What this task involves: Among the following entries, how many lines hold the string "bugten"? State only the number.

Data shown:
::::::

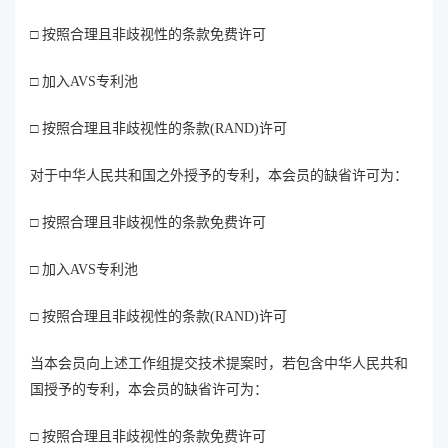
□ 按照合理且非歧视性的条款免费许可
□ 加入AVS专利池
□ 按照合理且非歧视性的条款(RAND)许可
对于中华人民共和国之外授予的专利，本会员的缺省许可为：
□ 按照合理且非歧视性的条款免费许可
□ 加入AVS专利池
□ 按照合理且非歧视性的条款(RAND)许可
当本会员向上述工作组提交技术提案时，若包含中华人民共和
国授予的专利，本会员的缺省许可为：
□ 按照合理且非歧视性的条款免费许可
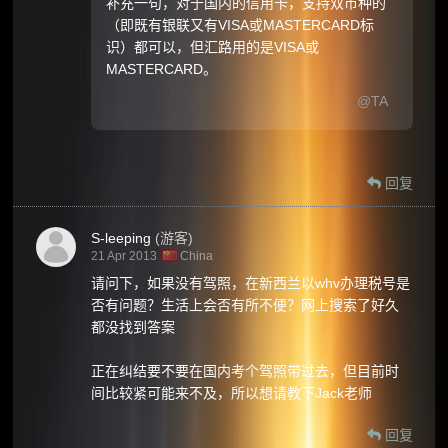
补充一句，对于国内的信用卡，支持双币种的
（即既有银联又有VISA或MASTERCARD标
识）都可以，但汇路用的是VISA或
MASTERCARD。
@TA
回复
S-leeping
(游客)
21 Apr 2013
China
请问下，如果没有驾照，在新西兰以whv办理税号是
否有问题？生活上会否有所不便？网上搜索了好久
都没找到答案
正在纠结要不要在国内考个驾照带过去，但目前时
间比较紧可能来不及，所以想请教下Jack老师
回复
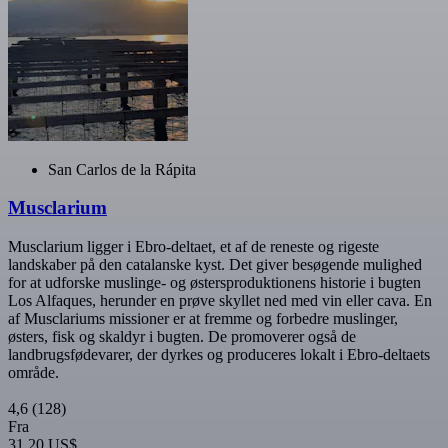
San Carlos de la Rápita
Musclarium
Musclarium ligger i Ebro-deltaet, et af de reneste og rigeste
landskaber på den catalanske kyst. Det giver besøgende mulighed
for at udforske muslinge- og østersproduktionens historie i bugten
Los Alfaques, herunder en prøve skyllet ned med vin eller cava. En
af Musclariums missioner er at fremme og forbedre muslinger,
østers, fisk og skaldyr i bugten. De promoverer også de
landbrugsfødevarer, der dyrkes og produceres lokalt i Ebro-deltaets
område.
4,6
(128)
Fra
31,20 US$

::::::

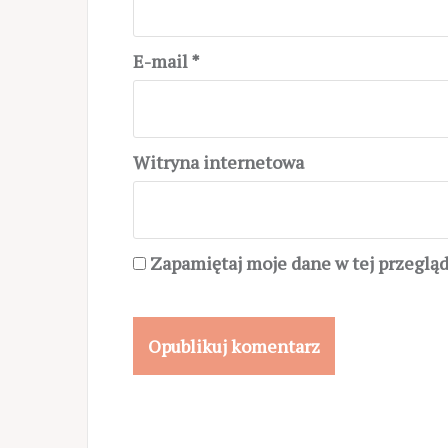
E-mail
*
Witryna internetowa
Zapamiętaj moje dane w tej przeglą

::::::

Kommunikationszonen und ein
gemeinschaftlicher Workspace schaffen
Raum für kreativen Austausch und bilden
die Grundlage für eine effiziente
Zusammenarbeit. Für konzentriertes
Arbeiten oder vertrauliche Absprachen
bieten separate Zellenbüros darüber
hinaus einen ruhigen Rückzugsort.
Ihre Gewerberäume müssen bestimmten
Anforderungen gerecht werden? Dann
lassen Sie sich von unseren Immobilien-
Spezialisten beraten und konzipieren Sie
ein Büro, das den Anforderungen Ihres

::::::

Solution: 2